# Horn Howler



## Rick Howard (Feb 25, 2012)

Hot off the bench. This horn has very thin walls and is a little over 7" when measured in a straight line. The colors are really nice and the sound is great. This call is not break your ear drums loud but I find it a nice realistic volume. I will included sound clips after the photo. $45 shipped to ya. PayPal or Money order.

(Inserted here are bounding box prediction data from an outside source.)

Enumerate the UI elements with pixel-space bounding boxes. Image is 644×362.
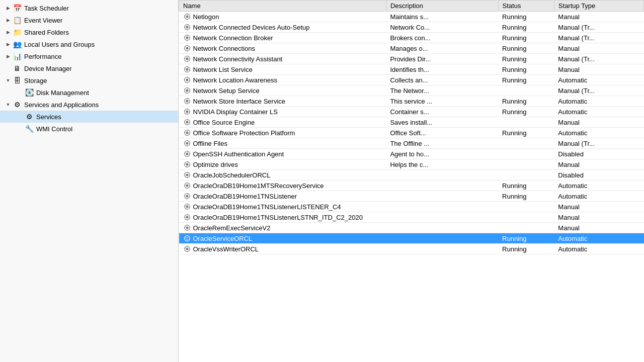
sidebar-item-storage[interactable]: ▼🗄Storage	[0, 74, 178, 86]
expand-icon-performance[interactable]: ▶	[4, 54, 12, 59]
service-icon	[183, 203, 191, 211]
svg-point-29	[186, 111, 188, 113]
svg-point-2	[186, 16, 188, 18]
service-name-text: Network Connected Devices Auto-Setup	[193, 24, 310, 31]
sidebar-item-device-manager[interactable]: 🖥Device Manager	[0, 62, 178, 74]
table-row[interactable]: OracleRemExecServiceV2Manual	[179, 223, 644, 233]
table-row[interactable]: OracleServiceORCLRunningAutomatic	[179, 233, 644, 244]
table-row[interactable]: OracleVssWriterORCLRunningAutomatic	[179, 244, 644, 254]
main-container: ▶📅Task Scheduler▶📋Event Viewer▶📁Shared F…	[0, 0, 644, 362]
service-startup-cell: Manual	[554, 12, 643, 22]
table-row[interactable]: OracleJobSchedulerORCLDisabled	[179, 170, 644, 180]
service-status-cell: Running	[498, 128, 554, 138]
service-status-cell: Running	[498, 244, 554, 254]
service-startup-cell: Automatic	[554, 180, 643, 191]
service-startup-cell: Manual	[554, 223, 643, 233]
service-name-cell: Netlogon	[179, 12, 386, 22]
table-row[interactable]: Office Software Protection PlatformOffic…	[179, 128, 644, 138]
left-panel: ▶📅Task Scheduler▶📋Event Viewer▶📁Shared F…	[0, 0, 179, 362]
table-row[interactable]: Network ConnectionsManages o...RunningMa…	[179, 43, 644, 54]
col-header-status[interactable]: Status	[498, 1, 554, 12]
sidebar-item-local-users-groups[interactable]: ▶👥Local Users and Groups	[0, 38, 178, 50]
expand-icon-storage[interactable]: ▼	[4, 78, 12, 83]
table-row[interactable]: NetlogonMaintains s...RunningManual	[179, 12, 644, 22]
service-icon	[183, 139, 191, 147]
table-row[interactable]: NVIDIA Display Container LSContainer s..…	[179, 107, 644, 117]
service-name-text: Network List Service	[193, 66, 253, 73]
sidebar-item-performance[interactable]: ▶📊Performance	[0, 50, 178, 62]
service-name-cell: OracleOraDB19Home1MTSRecoveryService	[179, 180, 386, 191]
service-startup-cell: Automatic	[554, 244, 643, 254]
node-icon-device-manager: 🖥	[12, 64, 22, 73]
sidebar-item-task-scheduler[interactable]: ▶📅Task Scheduler	[0, 2, 178, 14]
service-icon	[183, 34, 191, 42]
services-table: Name Description Status Startup Type Net…	[179, 0, 644, 254]
expand-icon-services-and-apps[interactable]: ▼	[4, 102, 12, 107]
service-icon	[183, 44, 191, 52]
expand-icon-shared-folders[interactable]: ▶	[4, 30, 12, 35]
sidebar-label-services: Services	[36, 113, 61, 121]
service-icon	[183, 234, 191, 242]
service-startup-cell: Manual (Tr...	[554, 85, 643, 96]
service-icon	[183, 129, 191, 137]
expand-icon-task-scheduler[interactable]: ▶	[4, 6, 12, 11]
sidebar-item-wmi-control[interactable]: 🔧WMI Control	[0, 123, 178, 135]
col-header-name[interactable]: Name	[179, 1, 386, 12]
table-row[interactable]: Office Source EngineSaves install...Manu…	[179, 117, 644, 128]
sidebar-label-wmi-control: WMI Control	[36, 125, 72, 133]
service-desc-cell: Brokers con...	[386, 33, 498, 43]
sidebar-item-services[interactable]: ⚙Services	[0, 111, 178, 123]
node-icon-wmi-control: 🔧	[24, 124, 34, 133]
service-status-cell	[498, 138, 554, 149]
service-name-text: Network Connectivity Assistant	[193, 55, 283, 63]
table-row[interactable]: Network Store Interface ServiceThis serv…	[179, 96, 644, 107]
sidebar-item-services-and-apps[interactable]: ▼⚙Services and Applications	[0, 99, 178, 111]
service-icon	[183, 182, 191, 190]
sidebar-label-device-manager: Device Manager	[24, 65, 72, 72]
service-desc-cell: Identifies th...	[386, 64, 498, 75]
service-name-cell: Network Store Interface Service	[179, 96, 386, 107]
table-row[interactable]: Optimize drivesHelps the c...Manual	[179, 159, 644, 170]
service-status-cell	[498, 159, 554, 170]
service-name-cell: OpenSSH Authentication Agent	[179, 149, 386, 159]
expand-icon-local-users-groups[interactable]: ▶	[4, 42, 12, 47]
sidebar-item-disk-management[interactable]: 💽Disk Management	[0, 86, 178, 99]
col-header-startup[interactable]: Startup Type	[554, 1, 643, 12]
right-panel: Name Description Status Startup Type Net…	[179, 0, 644, 362]
node-icon-event-viewer: 📋	[12, 16, 22, 25]
service-name-cell: OracleOraDB19Home1TNSListenerLSTNR_ITD_C…	[179, 212, 386, 223]
svg-point-5	[186, 26, 188, 28]
service-status-cell	[498, 117, 554, 128]
table-row[interactable]: Network Location AwarenessCollects an...…	[179, 75, 644, 85]
col-header-desc[interactable]: Description	[386, 1, 498, 12]
sidebar-item-shared-folders[interactable]: ▶📁Shared Folders	[0, 26, 178, 38]
service-icon	[183, 224, 191, 232]
service-desc-cell	[386, 170, 498, 180]
table-row[interactable]: OpenSSH Authentication AgentAgent to ho.…	[179, 149, 644, 159]
table-header-row: Name Description Status Startup Type	[179, 1, 644, 12]
service-name-text: Network Connection Broker	[193, 34, 273, 42]
table-row[interactable]: Network Connectivity AssistantProvides D…	[179, 54, 644, 64]
service-name-cell: Optimize drives	[179, 159, 386, 170]
service-startup-cell: Automatic	[554, 191, 643, 202]
service-status-cell	[498, 202, 554, 212]
table-row[interactable]: OracleOraDB19Home1TNSListenerLISTENER_C4…	[179, 202, 644, 212]
table-row[interactable]: Offline FilesThe Offline ...Manual (Tr..…	[179, 138, 644, 149]
table-row[interactable]: Network Connected Devices Auto-SetupNetw…	[179, 22, 644, 33]
sidebar-item-event-viewer[interactable]: ▶📋Event Viewer	[0, 14, 178, 26]
table-row[interactable]: OracleOraDB19Home1TNSListenerRunningAuto…	[179, 191, 644, 202]
expand-icon-event-viewer[interactable]: ▶	[4, 18, 12, 23]
service-name-cell: OracleVssWriterORCL	[179, 244, 386, 254]
table-row[interactable]: Network List ServiceIdentifies th...Runn…	[179, 64, 644, 75]
table-row[interactable]: Network Connection BrokerBrokers con...R…	[179, 33, 644, 43]
service-desc-cell: Container s...	[386, 107, 498, 117]
table-row[interactable]: OracleOraDB19Home1MTSRecoveryServiceRunn…	[179, 180, 644, 191]
service-desc-cell: Saves install...	[386, 117, 498, 128]
svg-point-35	[186, 132, 188, 134]
service-icon	[183, 245, 191, 253]
table-row[interactable]: Network Setup ServiceThe Networ...Manual…	[179, 85, 644, 96]
node-icon-task-scheduler: 📅	[12, 4, 22, 13]
service-startup-cell: Disabled	[554, 149, 643, 159]
svg-point-44	[186, 163, 188, 165]
table-row[interactable]: OracleOraDB19Home1TNSListenerLSTNR_ITD_C…	[179, 212, 644, 223]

View attachment howl131131.wav


View attachment howl1311312.wav


----------



## CMGC (Jan 6, 2013)

Beautiful job, love the leather accent.


----------



## Rick Howard (Feb 25, 2012)

Thanks Rick


----------



## Rick Howard (Feb 25, 2012)

Thanks SG..... You can have more than one though...


----------



## sneakygroundbuzzard (Nov 1, 2012)

damn thats a nice looking horn call

and the sound is real nice

so nice it had me reaching for my gun lol


----------



## prairiewolf (Feb 19, 2012)

Nice sounding and looking howler !!


----------



## beavertrapper (Dec 31, 2012)

Beautiful call!!!


----------



## jawbreaker (Oct 30, 2012)

That's a really nice looking horn for sure.


----------



## Rick Howard (Feb 25, 2012)

Thank you fellas. I enjoy making these very much


----------



## SWAMPBUCK10PT (Apr 5, 2010)

*Itz-------I'll take it-------this item is mine---Sorry Boys your all to late :biggrin: :biggrin: :biggrin: ----sb*


----------



## kevind43 (Jan 22, 2013)

Art and function. Beautiful stuff.


----------



## youngdon (Mar 10, 2010)

Nice work Rick..Nice grab Skip !


----------



## Rick Howard (Feb 25, 2012)

Thanks Skip! PM sent.


----------



## 220swift (Mar 2, 2011)

nice work Rick......you won't be disappointed Skip.


----------



## Rick Howard (Feb 25, 2012)

Thanks Mike


----------



## hassell (Feb 9, 2010)

Another beautiful well made product.


----------



## Rick Howard (Feb 25, 2012)

Thanks Rick.


----------



## SWAMPBUCK10PT (Apr 5, 2010)

*ITS-------- Recived the Horn Today--------Very Nice -Very good sound-nice and light-Best Horn I have--and I have many--Took its place on my lanyard this afternoon-it replaced my Juice Bottle howler-Thanks for a fine call--------------sb*


----------



## Rick Howard (Feb 25, 2012)

Thank you Skip!


----------